Сразу же отметим один принципиальный момент. Как свидетельствует О. Бауэр, от Маркса и Энгельса австромарксисты наследуют только лишь понимание истории (о том, как они толкуют марксистское понимание истории, разговор впереди), но никак не философское учение о мире и познании. Пока констатируем, что

[12]

данное понимание, по мнению Бауэра, может соединяться с самыми различными онтологическими и гносеологическими учениями. У самих Маркса и Энгельса их концепция истории сочеталась с гегельянством, у более поздних марксистов, например, у Плеханова и Ленина — с материализмом (имеется в виду французский материализм XVIII в.). А вот у австромарксистов марксистское понимание истории сочетается с философскими идеями Канта и Маха.

Пожалуй, читатель может сделать на основании слов О. Бауэра скоропалительный вывод о том, что для австромарксистов совершенно безразлично, с каким философским учением о мире и познании соединяется марксистское понимание истории. Это не так. Логика их рассуждений примерно такова. Марксистское понимание истории — вершина развития социальных наук. В области онтологии и гносеологии, однако, ни К. Маркс, ни Ф. Энгельс, ни В. И. Ленин такого уровня не достигли. Они остались в плену старых метафизических спекуляций, чисто умозрительных конструкций — в этом отношении между гегельянством и французским материализмом разницы нет. Поэтому теперь требуется дополнить марксистское понимание истории столь же совершенной, основанной на современных научных данных философией. Это модернизированное кантианство и махизм.

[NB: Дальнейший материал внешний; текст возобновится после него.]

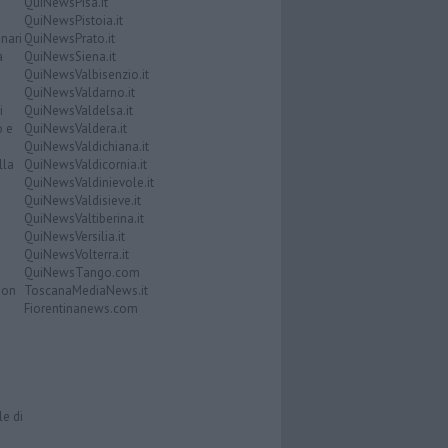
QuiNewsPisa.it
QuiNewsPistoia.it
nari
QuiNewsPrato.it
a
QuiNewsSiena.it
QuiNewsValbisenzio.it
QuiNewsValdarno.it
i
QuiNewsValdelsa.it
o e
QuiNewsValdera.it
QuiNewsValdichiana.it
lla
QuiNewsValdicornia.it
QuiNewsValdinievole.it
QuiNewsValdisieve.it
QuiNewsValtiberina.it
QuiNewsVersilia.it
QuiNewsVolterra.it
QuiNewsTango.com
Don
ToscanaMediaNews.it
Fiorentinanews.com
le di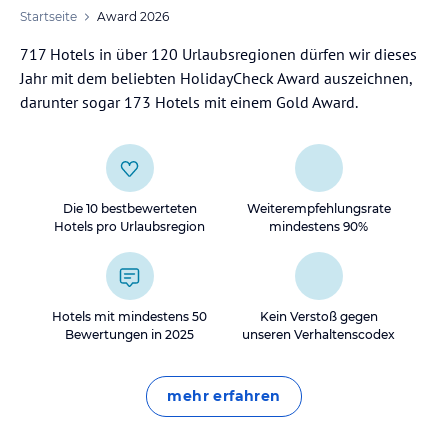
Startseite
Award 2026
717 Hotels in über 120 Urlaubsregionen dürfen wir dieses
Jahr mit dem beliebten HolidayCheck Award auszeichnen,
darunter sogar 173 Hotels mit einem Gold Award.
Die 10 bestbewerteten
Weiter­empfehlungs­rate
Hotels pro Urlaubsregion
mindestens 90%
Hotels mit mindestens 50
Kein Verstoß gegen
Bewertungen in 2025
unseren Verhaltenscodex
mehr erfahren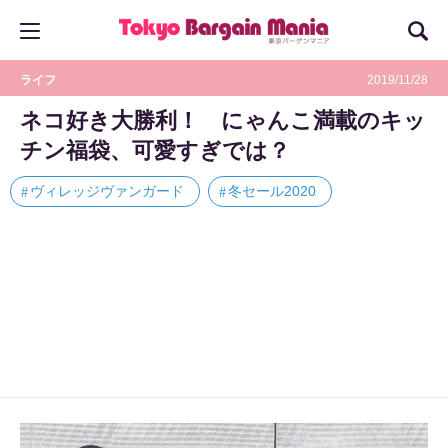
ライフ
2019/11/28
ネコ好き大勝利！ にゃんこ満載のキッ
チン福袋、可愛すぎでは？
ヴィレッジヴァンガード
冬セール2020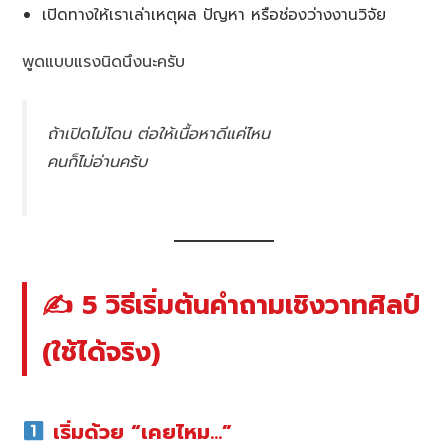
เปิดทางให้เราเล่าเหตุผล ปัญหา หรือช่องว่างงานวิจัย
พูดแบบแรงนิดนึงนะครับ
ถ้าเปิดไม่โดน ต่อให้เนื้อหาดีแค่ไหน
คนก็ไม่อ่านครับ
✍️ 5 วิธีเริ่มต้นคำถามเชิงวาทศิลป์
(ใช้ได้จริง)
เริ่มด้วย “เคยไหม…”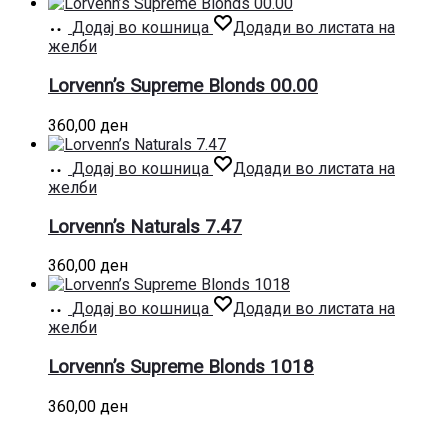
Додај во кошница
Додади во листата на
желби
Lorvenn’s Supreme Blonds 00.00
360,00
ден
Додај во кошница
Додади во листата на
желби
Lorvenn’s Naturals 7.47
360,00
ден
Додај во кошница
Додади во листата на
желби
Lorvenn’s Supreme Blonds 1018
360,00
ден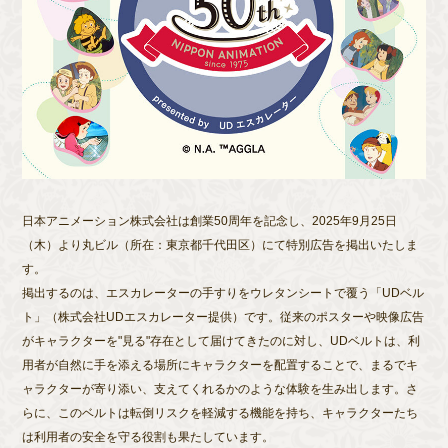
日本アニメーション株式会社は創業50周年を記念し、2025年9月25日
（木）より丸ビル（所在：東京都千代田区）にて特別広告を掲出いたしま
す。
掲出するのは、エスカレーターの手すりをウレタンシートで覆う「UDベル
ト」（株式会社UDエスカレーター提供）です。従来のポスターや映像広告
がキャラクターを"見る"存在として届けてきたのに対し、UDベルトは、利
用者が自然に手を添える場所にキャラクターを配置することで、まるでキ
ャラクターが寄り添い、支えてくれるかのような体験を生み出します。さ
らに、このベルトは転倒リスクを軽減する機能を持ち、キャラクターたち
は利用者の安全を守る役割も果たしています。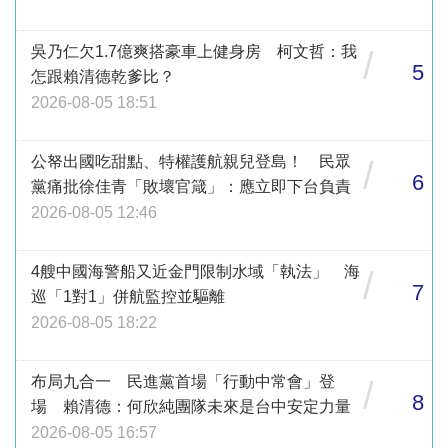
吳乃仁欠1.7億爽搭豪車上健身房 柯文哲：我
/
5
怎跟賴清德乾爹比？
2026-08-05 18:51
公帑出國吃甜點、特權護航親兒登島！ 民眾
/
6
黨痛批徐佳青「敗壞官箴」：應立即下台負責
2026-08-05 12:46
4艘中國海警船又近金門限制水域「執法」 海
/
7
巡「1對1」併航監控並驅離
2026-08-05 18:22
布局九合一 民進黨首場「行動中常會」登
/
8
場 賴清德：何欣純團隊未來是台中安定力量
2026-08-05 16:57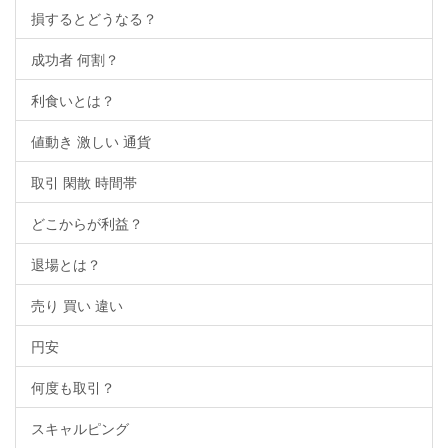
損するとどうなる？
成功者 何割？
利食いとは？
値動き 激しい 通貨
取引 閑散 時間帯
どこからが利益？
退場とは？
売り 買い 違い
円安
何度も取引？
スキャルピング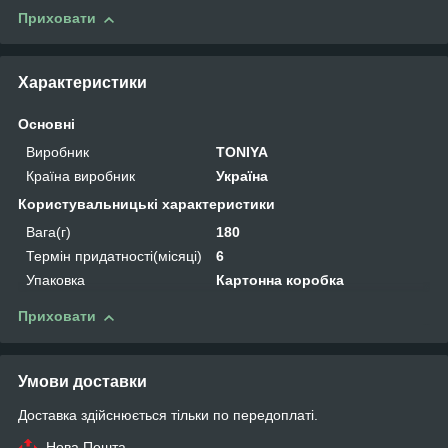
Приховати
Характеристики
Основні
Виробник
TONIYA
Країна виробник
Україна
Користувальницькі характеристики
Вага(г)
180
Термін придатності(місяці)
6
Упаковка
Картонна коробка
Приховати
Умови доставки
Доставка здійснюється тільки по передоплаті.
Нова Пошта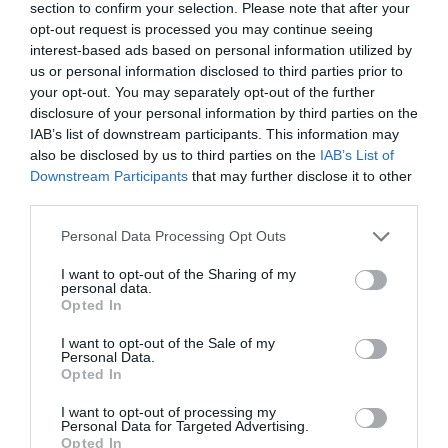
section to confirm your selection. Please note that after your
opt-out request is processed you may continue seeing
interest-based ads based on personal information utilized by
us or personal information disclosed to third parties prior to
UNIÓS PÉNZEN VETTEK MAGUKNAK LAKÁSOKAT, IRODÁKAT
your opt-out. You may separately opt-out of the further
EGRI FIDESZES KÉPVISELŐK
disclosure of your personal information by third parties on the
IAB’s list of downstream participants. This information may
Egy európai uniós programból és a Heves
also be disclosed by us to third parties on the
IAB’s List of
Megyei Vállalkozás- és Területfejlesztési
Downstream Participants
that may further disclose it to other
Alapítvány közbenjárásával jutott
third parties.
ingatlanhoz egy sor egri és Eger környéki
Please note that this website/app uses one or more Google
Personal Data Processing Opt Outs
services and may gather and store information including but
fideszes politikus, köztük alpolgármesterek,
not limited to your visit or usage behaviour. You may click to
I want to opt-out of the Sharing of my
önkormányzati képviselők és
personal data.
grant or deny consent to Google and its third-party tags to
Opted In
polgármesterek is. Ugyanabból az EU-s
use your data for below specified purposes in below Google
consent section.
I want to opt-out of the Sale of my
programból, ugyanarra és egymáshoz
Personal Data.
Opted In
nagyon közeli időben érkeztek a pénzek.
I want to opt-out of processing my
Personal Data for Targeted Advertising.
Opted In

Итак, И. Кант и Э. Мах объявляются духовными предтечами австромарксизма, его философии. Но ведь те же философы считаются в числе других идейными предшественниками логического позитивизма! В случае с Махом это достаточно очевидно: комментаторы прямо называют его учениками несколько членов Венского кружка 13. Что касается Канта, то тут дело обстоит сложнее; вспомним, впрочем, о его программе отделения естествознания от метафизики или о том, что ранний Л. Витгенштейн, автор детально обсуждавшегося в Венском кружке «Логико-философского трактата», несомненно испытал влияние И. Канта (сопоставим хотя бы «вещь-в-себе» кенигсбергского мыслителя и «невыразимое в языке», «невысказуемое» Л. Витгенштейна) 14.

Итак, найдена еще одна точка соприкосновения логического позитивизма и австромарксизма. Это общность идейных источников их философии. Правда, философские взгляды австромарксистов и неопозитивистов различаются, но не более, чем два ответвления от мощной австрийской традиции эмпиризма. А потому начать рассмотрение все же следует именно с нее.